Еше разбивать цветники
мастер был редкий
и возводить из тишины
беседки.
А ныне его напев
в последних отзвуках тает,
чистый и завершенный,
в последних отзвуках тает.
Ростом колосс,
был он, как девочка,
тонкоголос.
Ни с чем не сравнить его трель
гибкий
стебель певучей скорби
с цветком улыбки.
Ночи Малаги в его пенье
лимонной тьмой истекают,
и приправила его плач
соль морская.
Пел он, слепой, как Гомер,
и была в его голосе сила
беззвездного моря, тоска
стиснутого апельсина.
В зеленых глубинах зеркал
лампы мерцают устало.
На темном помосте, одна, в глубине
застывшего зала,
хочет со смертью вести разговор
Паррала.
Зовет.
Но та не являет лица.
Зовет ее снова.
Сердца,
сердца сотрясают рыданья.
А в зеркалах,зеленея,
колеблются шлейфов шелка,
как змеи.
С черного неба —
желтые серпантины.
В мир я с глазами пришел, о господь
скорби моей сокровенной; зачем же
мир покидает незрячая плоть.
И у меня
только свеча
да простыня.
Как я надеялся, что впереди
ждет меня свет — всех достойных награда.
Вот я, владыка, — гляди!
И у меня
только свеча
да простыня.
Лимоны,лимоны
на ветках лерев,
падайте на землю,
не дозрев.
Раньше иль позже…
Вот: у меня
только свеча
да простыня.
С черного неба —
желтые серпантины.
Судорожная рука,
как медуза, ослепляет
воспаленный глаз
лампады.
Туз трефей.
Распятье ножниц.
Над кадильным
белым дымом
есть в ней что-то от крота и
бабочки настороженной.
Туз трефей.
Распятье ножниц.
В ней невидимое сердце
стиснуто.
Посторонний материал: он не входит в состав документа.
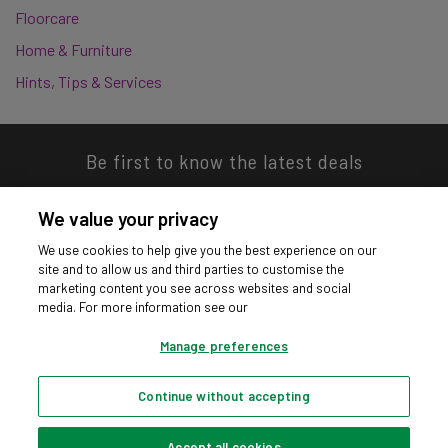
Floorcare
Home & Furniture
Hints, Tips & Services
Be first to know the latest deals
We value your privacy
We use cookies to help give you the best experience on our
site and to allow us and third parties to customise the
Download our app
marketing content you see across websites and social
media. For more information see our
Manage preferences
Continue without accepting
Privacy hub
Privacy policy
Cookies policy
Cookie settings
© Argos Limited 2026. All Rights Reserved.
Accept all cookies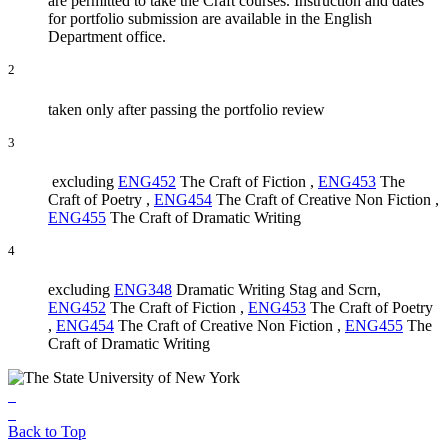
are permitted to take the Craft courses. Instruction and dates
for portfolio submission are available in the English
Department office.
2
taken only after passing the portfolio review
3
excluding
ENG452
The Craft of Fiction
,
ENG453
The
Craft of Poetry
,
ENG454
The Craft of Creative Non Fiction
,
ENG455
The Craft of Dramatic Writing
4
excluding
ENG348
Dramatic Writing Stag and Scrn
,
ENG452
The Craft of Fiction
,
ENG453
The Craft of Poetry
,
ENG454
The Craft of Creative Non Fiction
,
ENG455
The
Craft of Dramatic Writing
Back to Top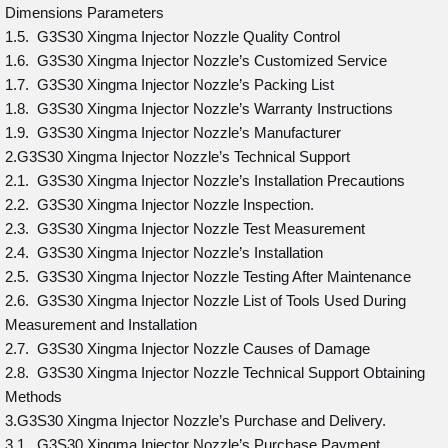
Dimensions Parameters
1.5. G3S30 Xingma Injector Nozzle Quality Control
1.6. G3S30 Xingma Injector Nozzle’s Customized Service
1.7. G3S30 Xingma Injector Nozzle’s Packing List
1.8. G3S30 Xingma Injector Nozzle’s Warranty Instructions
1.9. G3S30 Xingma Injector Nozzle’s Manufacturer
2.G3S30 Xingma Injector Nozzle’s Technical Support
2.1. G3S30 Xingma Injector Nozzle’s Installation Precautions
2.2. G3S30 Xingma Injector Nozzle Inspection.
2.3. G3S30 Xingma Injector Nozzle Test Measurement
2.4. G3S30 Xingma Injector Nozzle’s Installation
2.5. G3S30 Xingma Injector Nozzle Testing After Maintenance
2.6. G3S30 Xingma Injector Nozzle List of Tools Used During
Measurement and Installation
2.7. G3S30 Xingma Injector Nozzle Causes of Damage
2.8. G3S30 Xingma Injector Nozzle Technical Support Obtaining
Methods
3.G3S30 Xingma Injector Nozzle’s Purchase and Delivery.
3.1. G3S30 Xingma Injector Nozzle’s Purchase Payment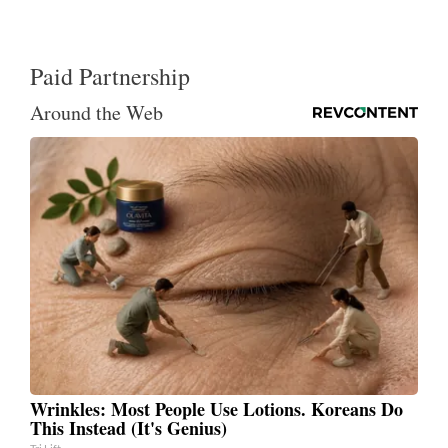
Paid Partnership
Around the Web
Wrinkles: Most People Use Lotions. Koreans Do
This Instead (It's Genius)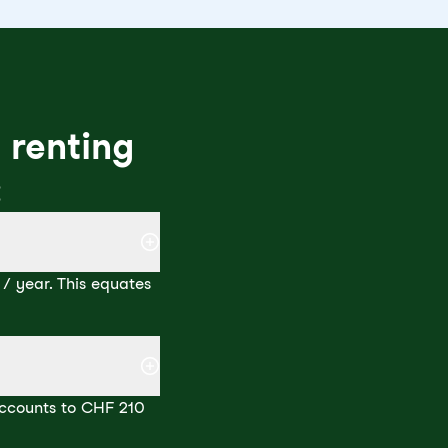
 renting
:
/ year. This equates
 accounts to CHF 210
Не видишь?
Сердце,
чьим ударам вторит ветер.
Туз трефей.
Распятье ножниц.
Когда я мир покину,
с гитарой схороните
мой прах в песках равнины.
Когда я мир покину
среди росистой мяты,
у рощи апельсинной.
Пусть мое сердце станет
флюгаркой на ветру,
когда я мир покину.
Когда умру…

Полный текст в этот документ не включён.